Rum do – Hollywood behind sales leap
By Don Kavanagh
Perhaps the oddest news story of the last 12 months was the one about how the success of rum was being driven by one man – Johnny Depp.
Newspapers around the world jumped on the bandwagon and loudly proclaimed that rum sales were soaring purely because of the Pirates of the Caribbean movie franchise.
Media hype, of course, but there is a grain of truth somewhere in there. Not least in sales of rum in the UK, where giant supermarket chain Tesco reported growth in rum sales of more than 30 per cent overall and a massive 65 per cent in golden rum.
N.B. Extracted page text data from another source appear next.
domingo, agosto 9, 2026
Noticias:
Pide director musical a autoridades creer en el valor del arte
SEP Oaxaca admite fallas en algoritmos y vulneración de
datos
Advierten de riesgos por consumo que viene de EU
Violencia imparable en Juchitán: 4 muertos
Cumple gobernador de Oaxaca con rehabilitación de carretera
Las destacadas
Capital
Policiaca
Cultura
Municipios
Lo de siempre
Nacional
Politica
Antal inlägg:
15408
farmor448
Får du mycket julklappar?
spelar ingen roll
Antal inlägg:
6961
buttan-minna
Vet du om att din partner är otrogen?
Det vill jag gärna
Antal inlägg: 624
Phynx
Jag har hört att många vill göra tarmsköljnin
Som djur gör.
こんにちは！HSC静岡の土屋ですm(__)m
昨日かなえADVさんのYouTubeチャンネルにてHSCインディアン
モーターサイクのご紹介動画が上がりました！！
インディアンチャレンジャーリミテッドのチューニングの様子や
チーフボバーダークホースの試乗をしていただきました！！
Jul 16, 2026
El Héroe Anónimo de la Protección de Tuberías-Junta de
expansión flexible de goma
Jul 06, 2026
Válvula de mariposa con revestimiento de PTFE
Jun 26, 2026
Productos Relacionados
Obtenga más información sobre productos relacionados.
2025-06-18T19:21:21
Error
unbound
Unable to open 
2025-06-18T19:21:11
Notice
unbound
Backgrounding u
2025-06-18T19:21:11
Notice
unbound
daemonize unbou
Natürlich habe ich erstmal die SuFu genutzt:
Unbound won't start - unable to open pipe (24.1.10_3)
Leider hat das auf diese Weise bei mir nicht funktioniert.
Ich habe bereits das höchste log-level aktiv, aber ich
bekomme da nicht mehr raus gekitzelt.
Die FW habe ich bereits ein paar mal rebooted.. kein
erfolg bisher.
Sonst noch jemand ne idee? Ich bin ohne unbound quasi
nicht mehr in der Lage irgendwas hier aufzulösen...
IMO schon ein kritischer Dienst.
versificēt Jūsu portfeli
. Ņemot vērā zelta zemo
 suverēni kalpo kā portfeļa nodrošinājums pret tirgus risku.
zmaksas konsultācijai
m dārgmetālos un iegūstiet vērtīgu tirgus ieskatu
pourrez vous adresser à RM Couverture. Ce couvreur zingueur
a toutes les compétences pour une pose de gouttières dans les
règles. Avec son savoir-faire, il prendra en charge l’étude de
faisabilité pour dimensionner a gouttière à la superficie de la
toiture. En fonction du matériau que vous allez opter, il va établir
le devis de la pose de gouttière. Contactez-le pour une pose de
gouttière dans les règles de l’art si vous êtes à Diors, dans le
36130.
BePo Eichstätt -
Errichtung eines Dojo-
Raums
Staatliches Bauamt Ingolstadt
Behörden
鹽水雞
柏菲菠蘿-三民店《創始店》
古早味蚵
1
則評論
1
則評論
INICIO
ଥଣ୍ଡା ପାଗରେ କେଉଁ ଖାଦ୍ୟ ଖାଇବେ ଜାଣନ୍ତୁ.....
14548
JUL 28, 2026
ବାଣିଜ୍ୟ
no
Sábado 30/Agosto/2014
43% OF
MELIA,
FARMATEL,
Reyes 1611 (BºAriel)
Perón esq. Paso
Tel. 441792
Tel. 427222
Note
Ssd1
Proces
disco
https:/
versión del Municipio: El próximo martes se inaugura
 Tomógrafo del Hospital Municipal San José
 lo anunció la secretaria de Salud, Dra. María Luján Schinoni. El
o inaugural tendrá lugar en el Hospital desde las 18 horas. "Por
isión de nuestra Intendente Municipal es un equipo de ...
“Demand for rum is at its highest since the 1960s when everyone was drinking Cuba Libras,” Tesco’s rum buyer Katherine Abram was quoted as saying in the Daily Mirror.
“There’s no doubt Pirates of the Caribbean has helped. The swashbuckling theatricality of the films has inspired people to hold pirate parties with rum punch the order of the night.”
Rum’s image has also been boosted by reports of Princes William and Harry slugging back a cocktail called a Treasure Chest - rum, brandy, peach liqueur and Champagne – at about $NZ300 a throw in trendy London nightspots like Mahiki.
And it wasn’t just the mother country getting all excited – the US market also responded to Mr Depp’s blandishments and lashed out enough money on the golden spirit to see it climb steadily up the sales charts to second place, just behind vodka.
And what happens overseas is eventually mirrored here. Rum consumption is growing, but changing. The traditional choice of white or dark rum has been blurred by the flood of top-notch golden rums from the likes of Appleton, Havana Club, Bacardi and Myer’s, with cocktails once again the order of the day.
London-based bar consultant Paul Strong says that the rise of cocktail culture and the versatility of rum are behind the remarkable surge in sales around the world.
“Apart from vodka, which is essentially tasteless, rum is the ideal ingredient,” he says.
“It mixes well in sweet or dry drinks, it can provide a strong, upfront element in a cocktail or it can be understated and almost hiding in the background. It really is a wonderful ingredient to work with.”
Here in New Zealand there has been a long tradition of rum drinking, and the dominance of the Coruba brand still holds sway, but the picture is changing with lighter rums making headway against their darker counterparts.
The popularity of the pina colada, planter’s punch and mojito are showing the likely direction of the rum sector and the gradual shift towards lighter rums. Whether that means tough times are ahead for dark rum remains to be seen. What is certain, however, is that the global thirst for rum continues unabated and there is no question of it slowing down, regardless of how many pirate movies Hollywood churns out.